As a charter airline, Hellas Jet operated charter flights to/from Heraklion and Rhodes to St. Petersburg, Moscow, Amsterdam, Düsseldorf, Paris etc. One aircraft also flew from Dublin to holiday destinations in Spain on behalf of Trans Aer. Its fleet was available for both scheduled charters as well as ad-hoc charter flights.

==Fleet==
Hellas Jet commenced operations with a fleet of three Airbus A320-232 aircraft, registered SX-BVA, SX-BVB and SX-BVC, leased from CIT Aerospace. BVA was built in 1992, the other two were brand new. They had been acquired on three-year leases. Their initial configuration was for 148 passengers (16 business class and 132 economy class), all with leather seats.

When the company ceased scheduled services, the aircraft were reconfigured in Malta to have a single class layout with 174 moquette-trimmed seats.

SX-BVB was destroyed by fire in Brussels in May 2006. The other two planes were returned to the lessor in June 2006 and subsequently, BVA went to Thomas Cook Airlines Belgium and BVC to Air Astana of Kazakhstan.

Then Hellas-Jet leased two other used A320s, this time with CFM engines. One came from LatCharter and the other from USA3000, and they retained their colour schemes with Hellas Jet titles. A further A320 was acquired from LatCharter, registered SX-BVD, with LatCharter colours but with Hellas Jet titles and the HellasJet logo on the engines.
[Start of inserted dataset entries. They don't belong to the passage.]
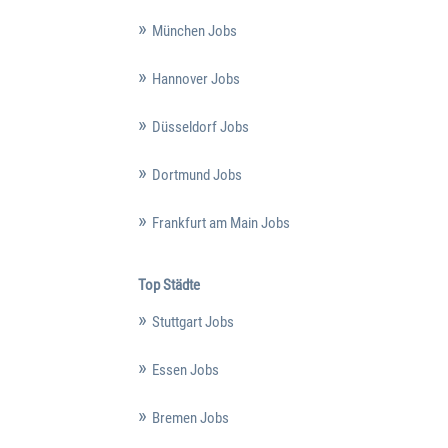
München Jobs
Hannover Jobs
Düsseldorf Jobs
Dortmund Jobs
Frankfurt am Main Jobs
Top Städte
Stuttgart Jobs
Essen Jobs
Bremen Jobs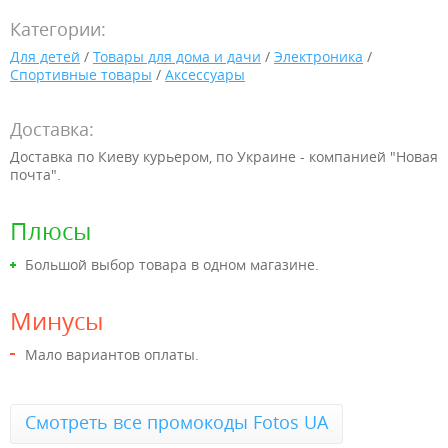
Категории:
Для детей
/
Товары для дома и дачи
/
Электроника
/
Спортивные товары
/
Аксессуары
Доставка:
Доставка по Киеву курьером, по Украине - компанией "Новая
почта".
Плюсы
Большой выбор товара в одном магазине.
Минусы
Мало вариантов оплаты.
Смотреть все промокоды Fotos UA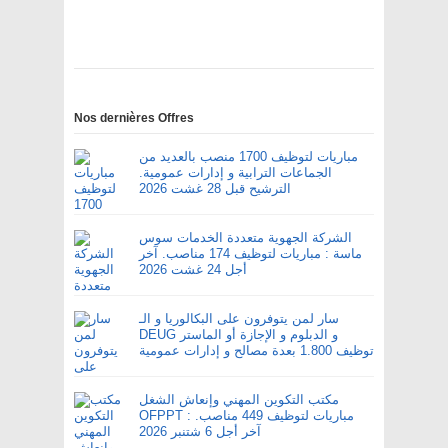
Nos dernières Offres
مباريات لتوظيف 1700 منصب بالعديد من
الجماعات الترابية و إدارات عمومية.
الترشيح قبل 28 غشت 2026
الشركة الجهوية متعددة الخدمات سوس
ماسة : مباريات لتوظيف 174 مناصب. آخر
أجل 24 غشت 2026
سار لمن يتوفرون على البكالوريا و الـ
DEUG و الدبلوم و الإجازة أو الماستر
توظيف 1.800 بعدة مصالح و إدارات عمومية
مكتب التكوين المهني وإنعاش الشغل
OFPPT : مباريات لتوظيف 449 مناصب.
آخر أجل 6 شتنبر 2026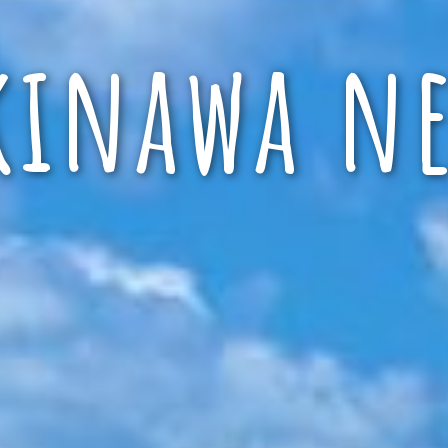
kinawa ne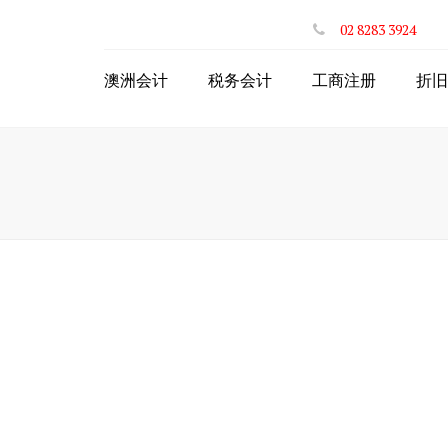
02 8283 3924
澳洲会计
税务会计
工商注册
折旧
个人年度网上报税
注册澳洲公司
网上投资房退税
注册ABN
网上递交BAS
申请个人税号TFN
公司财税服务
公司注册商业名称
网上个体户退税
个体注册商业名称
出口商品网上退税
合伙人PartnerShip
STP一键工资系统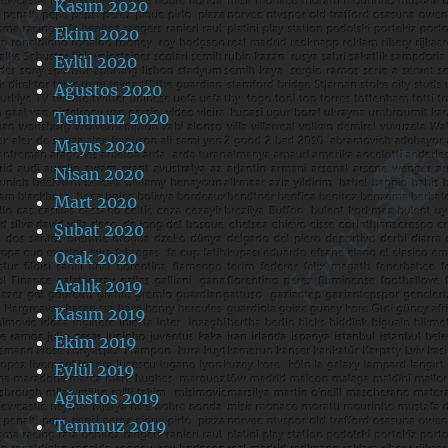
Kasım 2020
Ekim 2020
Eylül 2020
Ağustos 2020
Temmuz 2020
Mayıs 2020
Nisan 2020
Mart 2020
Şubat 2020
Ocak 2020
Aralık 2019
Kasım 2019
Ekim 2019
Eylül 2019
Ağustos 2019
Temmuz 2019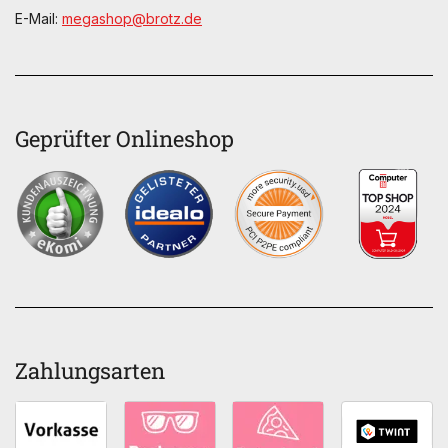
E-Mail:
megashop@brotz.de
Geprüfter Onlineshop
Zahlungsarten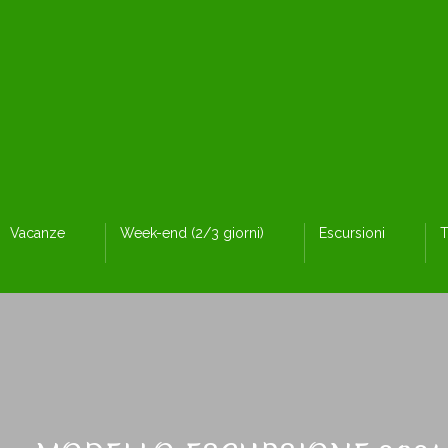
Vacanze
Week-end (2/3 giorni)
Escursioni
T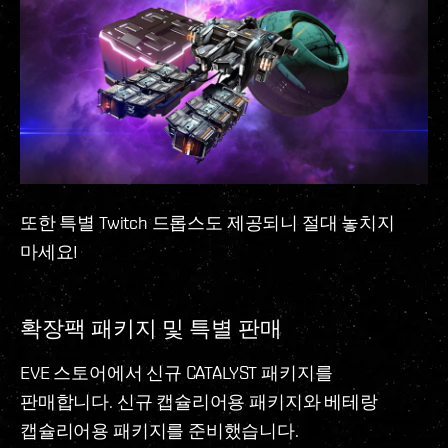
또한 특별 Twitch 드롭스도 제공되니 절대 놓치지
마세요!
확장팩 패키지 및 특별 판매
EVE 스토어에서 신규 CATALYST 패키지를
판매합니다. 신규 캡슐리어용 패키지와 베테랑
캡슐리어용 패키지를 준비했습니다.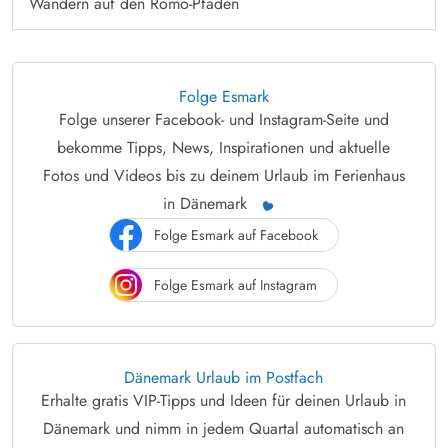
Wandern auf den Römö-Pfaden
Folge Esmark
Folge unserer Facebook- und Instagram-Seite und
bekomme Tipps, News, Inspirationen und aktuelle
Fotos und Videos bis zu deinem Urlaub im Ferienhaus
in Dänemark
Folge Esmark auf Facebook
Folge Esmark auf Instagram
Dänemark Urlaub im Postfach
Erhalte gratis VIP-Tipps und Ideen für deinen Urlaub in
Dänemark und nimm in jedem Quartal automatisch an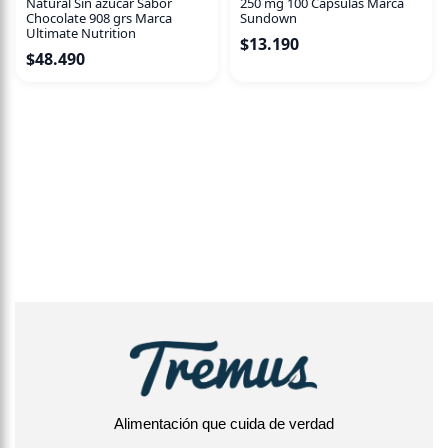
Natural Sin azúcar Sabor
250 mg 100 Capsulas Marca
Chocolate 908 grs Marca
Sundown
Ultimate Nutrition
$
13.190
$
48.490
Alimentación que cuida de verdad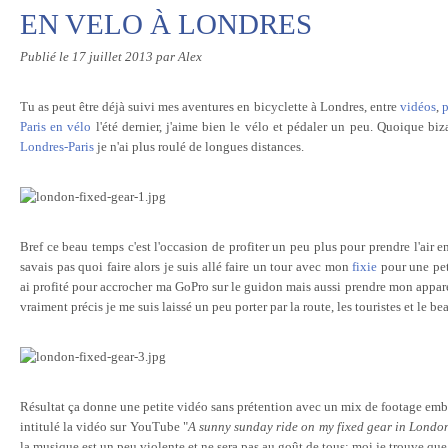
EN VELO À LONDRES
Publié le
17 juillet 2013
par Alex
Tu as peut être déjà suivi mes aventures en bicyclette à Londres, entre
vidéos
,
p
Paris en vélo
l'été dernier, j'aime bien le vélo et pédaler un peu. Quoique bi
Londres-Paris
je n'ai plus roulé de longues distances.
Bref ce beau temps c'est l'occasion de profiter un peu plus pour prendre l'air en 
savais pas quoi faire alors je suis allé faire un tour avec mon
fixie
pour une pet
ai profité pour accrocher ma GoPro sur le guidon mais aussi prendre mon appare
vraiment précis je me suis laissé un peu porter par la route, les touristes et le b
Résultat ça donne une petite vidéo sans prétention avec un mix de footage emba
intitulé la vidéo sur YouTube "
A sunny sunday ride on my fixed gear in Londo
la musique est un peu violente et ne sera pas au goût de tous; moi je trouve que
In its final years, the Hellas Jet fleet consisted of the following aircraft (at 29 September 2009):

- 2 × Airbus A320-212 reg. SX-BVK and SX-BVL, with CFM engines and full Hellas Jet livery. These aircraft were eventually repossessed and returned to the lessor in the United States after the airline defaulted on their payments.
- 4 × Fokker 50 for a subsidiary company named Hellas Aviation, acquired to operate domestic flights to the Greek Islands, but this company never actually commenced commercial operations and the Fokkers were sold.

==Accidents and incidents==
On 5 May 2006, a Hellas Jet Airbus A320 was destroyed in a fire in the Sabena Technics hangar at Brussels Airport in Belgium. The plane was one of the three Airbus A320s destroyed, one belonging to Armavia, one to Armenian International Airways, and one Lockheed C-130 owned by the Belgian Air Component.